Assignment: So that the copy matches the original, retype each line of the material below exactly.

Extracted information:
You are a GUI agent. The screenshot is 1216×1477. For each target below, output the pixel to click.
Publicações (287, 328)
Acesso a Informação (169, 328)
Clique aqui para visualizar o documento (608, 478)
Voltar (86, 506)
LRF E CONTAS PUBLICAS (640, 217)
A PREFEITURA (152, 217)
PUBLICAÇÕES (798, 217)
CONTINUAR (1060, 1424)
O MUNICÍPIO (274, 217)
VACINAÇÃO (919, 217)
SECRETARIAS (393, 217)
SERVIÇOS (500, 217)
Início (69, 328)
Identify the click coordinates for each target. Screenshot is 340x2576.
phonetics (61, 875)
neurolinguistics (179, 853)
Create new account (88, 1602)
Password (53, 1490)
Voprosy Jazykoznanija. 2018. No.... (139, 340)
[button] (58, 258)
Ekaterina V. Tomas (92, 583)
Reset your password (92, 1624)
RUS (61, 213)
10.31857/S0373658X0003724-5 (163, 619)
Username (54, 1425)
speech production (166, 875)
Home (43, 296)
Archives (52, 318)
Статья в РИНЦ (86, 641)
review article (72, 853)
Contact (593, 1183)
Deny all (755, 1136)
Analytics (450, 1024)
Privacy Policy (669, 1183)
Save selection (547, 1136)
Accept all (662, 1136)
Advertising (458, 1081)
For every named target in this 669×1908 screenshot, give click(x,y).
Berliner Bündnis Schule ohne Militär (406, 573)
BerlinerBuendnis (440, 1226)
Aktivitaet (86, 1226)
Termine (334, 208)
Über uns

Worked solution:
You are a GUI agent. The screenshot is 1216×1477. For each target below, output the pixel to click.
Publicações (287, 328)
Acesso a Informação (169, 328)
Clique aqui para visualizar o documento (608, 478)
Voltar (86, 506)
LRF E CONTAS PUBLICAS (640, 217)
A PREFEITURA (152, 217)
PUBLICAÇÕES (798, 217)
CONTINUAR (1060, 1424)
O MUNICÍPIO (274, 217)
VACINAÇÃO (919, 217)
SECRETARIAS (393, 217)
SERVIÇOS (500, 217)
Início (69, 328)
Identify the click coordinates for each target. Screenshot is 340x2576.
phonetics (61, 875)
neurolinguistics (179, 853)
Create new account (88, 1602)
Password (53, 1490)
Voprosy Jazykoznanija. 2018. No.... (139, 340)
[button] (58, 258)
Ekaterina V. Tomas (92, 583)
Reset your password (92, 1624)
RUS (61, 213)
10.31857/S0373658X0003724-5 (163, 619)
Username (54, 1425)
speech production (166, 875)
Home (43, 296)
Archives (52, 318)
Статья в РИНЦ (86, 641)
review article (72, 853)
Contact (593, 1183)
Deny all (755, 1136)
Analytics (450, 1024)
Privacy Policy (669, 1183)
Save selection (547, 1136)
Accept all (662, 1136)
Advertising (458, 1081)
For every named target in this 669×1908 screenshot, give click(x,y).
Berliner Bündnis Schule ohne Militär (406, 573)
BerlinerBuendnis (440, 1226)
Aktivitaet (86, 1226)
Termine (334, 208)
Über uns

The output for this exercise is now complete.